Judgement on Google's ongoing antitrust Android case could be passed as soon as next month, according to people familiar with the issue, and it seems that things aren't looking good for the company. The Financial Times and Politico report that while the size of the potential fine is unclear, it's likely to be higher than the $2.8 billion Google was hit with last year in a separate case, and could be as high as $11 billion, since the European Commission has the power to impose fines up to 10 percent of a business' global turnover.
The case has been ongoing since 2016, when Brussels charged Google with uncompetitive behavior relating to Android. According to the commission, Google's requirement that smartphone manufacturers pre-install Google Search and Chrome in order to access the Play Store gave the company an advantage and hampered user choice. Google denies any wrongdoing.

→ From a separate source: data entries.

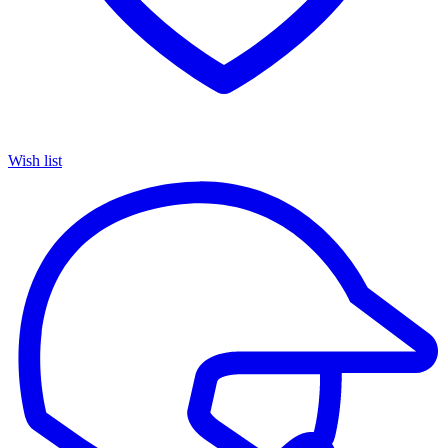
Wish list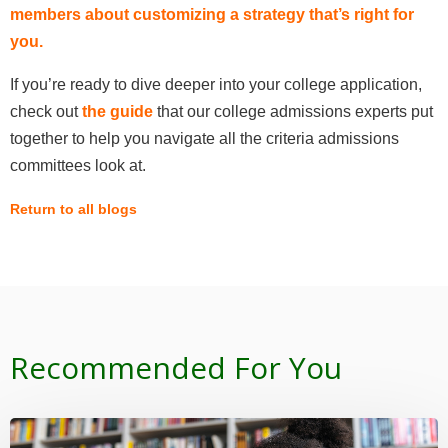
members about customizing a strategy that’s right for
you
.
If you’re ready to dive deeper into your college application,
check out
the guide
that our college admissions experts put
together to help you navigate all the criteria admissions
committees look at.
Return to all blogs
Recommended For You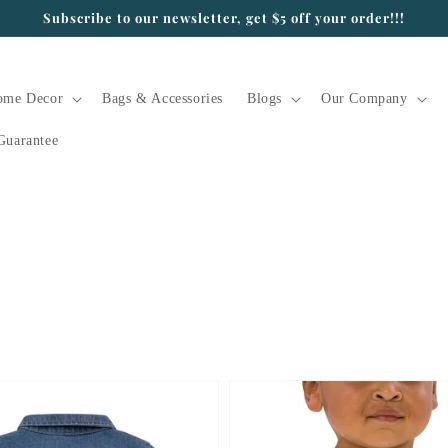
Subscribe to our newsletter, get $5 off your order!!!
ome Decor
Bags & Accessories
Blogs
Our Company
Guarantee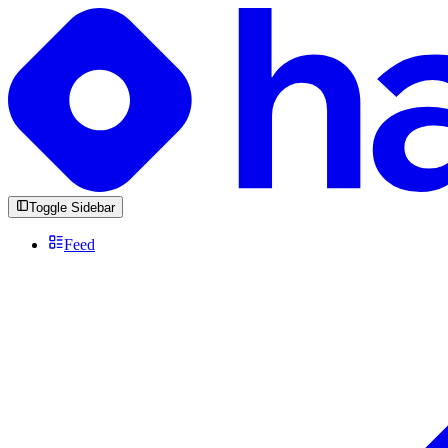
Toggle Sidebar
Feed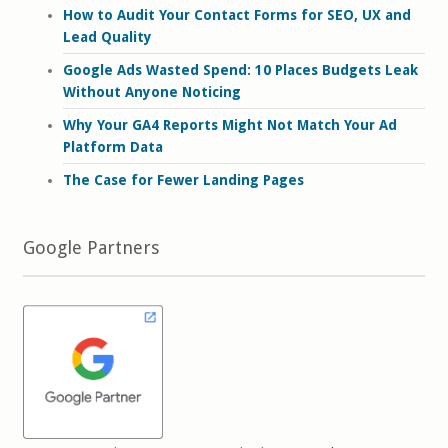
How to Audit Your Contact Forms for SEO, UX and
Lead Quality
Google Ads Wasted Spend: 10 Places Budgets Leak
Without Anyone Noticing
Why Your GA4 Reports Might Not Match Your Ad
Platform Data
The Case for Fewer Landing Pages
Google Partners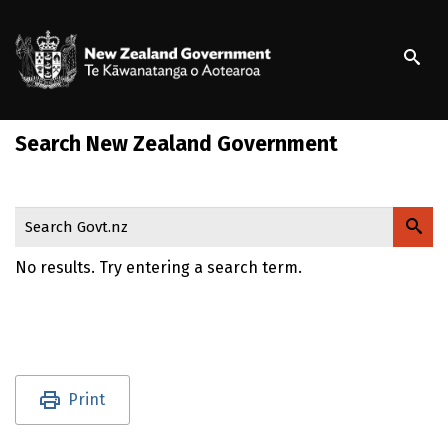
S
k
/
Te Kāwanatanga o Ao
i
p
t
o
Search New Zealand Government
m
a
i
n
Search Govt.nz
c
o
No results. Try entering a search term.
n
t
e
n
t
Utility links and page information
Print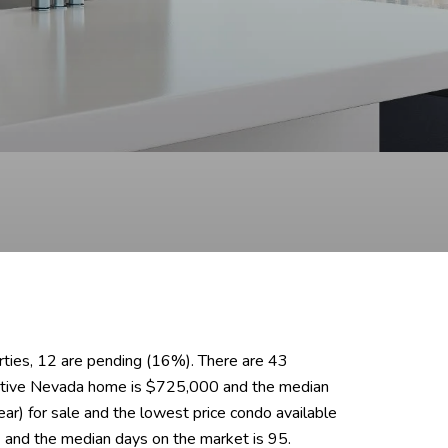
erties, 12 are pending (16%). There are 43
 active Nevada home is $725,000 and the median
r) for sale and the lowest price condo available
 and the median days on the market is 95.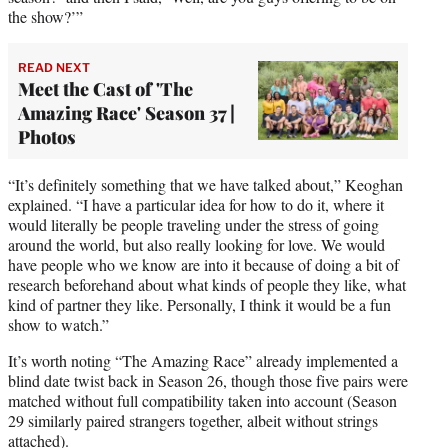
the show?’”
READ NEXT
Meet the Cast of 'The
Amazing Race' Season 37 |
Photos
“It’s definitely something that we have talked about,” Keoghan
explained. “I have a particular idea for how to do it, where it
would literally be people traveling under the stress of going
around the world, but also really looking for love. We would
have people who we know are into it because of doing a bit of
research beforehand about what kinds of people they like, what
kind of partner they like. Personally, I think it would be a fun
show to watch.”
It’s worth noting “The Amazing Race” already implemented a
blind date twist back in Season 26, though those five pairs were
matched without full compatibility taken into account (Season
29 similarly paired strangers together, albeit without strings
attached).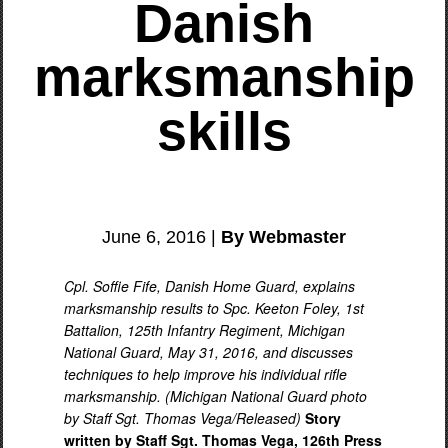
Danish
marksmanship
skills
June 6, 2016 |
By Webmaster
Cpl. Soffie Fife, Danish Home Guard, explains
marksmanship results to Spc. Keeton Foley, 1st
Battalion, 125th Infantry Regiment, Michigan
National Guard, May 31, 2016, and discusses
techniques to help improve his individual rifle
marksmanship. (Michigan National Guard photo
by Staff Sgt. Thomas Vega/Released)
Story
written by Staff Sgt. Thomas Vega, 126th Press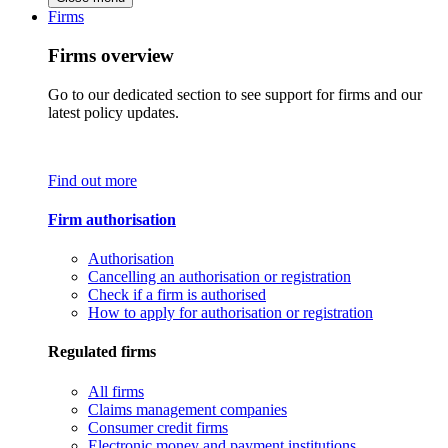
Firms
Firms overview
Go to our dedicated section to see support for firms and our
latest policy updates.
Find out more
Firm authorisation
Authorisation
Cancelling an authorisation or registration
Check if a firm is authorised
How to apply for authorisation or registration
Regulated firms
All firms
Claims management companies
Consumer credit firms
Electronic money and payment institutions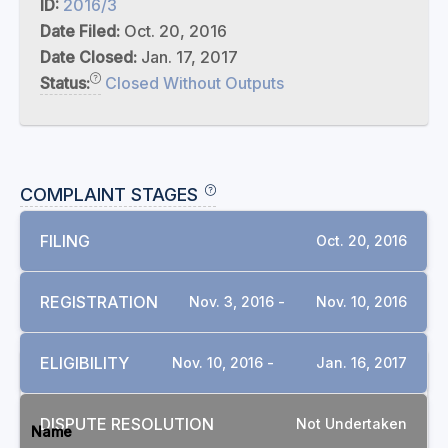
ID:
2016/3
Date Filed:
Oct. 20, 2016
Date Closed:
Jan. 17, 2017
Status:
Closed Without Outputs
COMPLAINT STAGES
FILING
Oct. 20, 2016
REGISTRATION
Nov. 3, 2016 -
Nov. 10, 2016
ELIGIBILITY
Nov. 10, 2016 -
Jan. 16, 2017
DOCUMENTS
DISPUTE RESOLUTION
Not Undertaken
Name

A substantial fine is unlikely to cause too much damage to the company -- last year's $2.8 billion penalty didn't lead to any significant changes to the business. However, Android powers more than three quarters of all smartphones within the EU, so a direct hit at this part of the company could have more serious connotations for Google's future growth, especially as people continue to shift to mobile devices for their internet habits. Plus, of course, Google is already mired in various other legal disputes.
Depending on the outcome of the judgement, which will be handed down by European competition commissioner Margrethe Vestager in July, Google may well have to unbundle Android from its search business, potentially leading to its own "Microsoft Moment". In the 90s and 00s, Bill Gates' company was hit with a string of similar lawsuits in both the US and EU, leading to the break-up of various Microsoft arms and ultimately paving the way for younger competitors including -- you guessed it -- Google.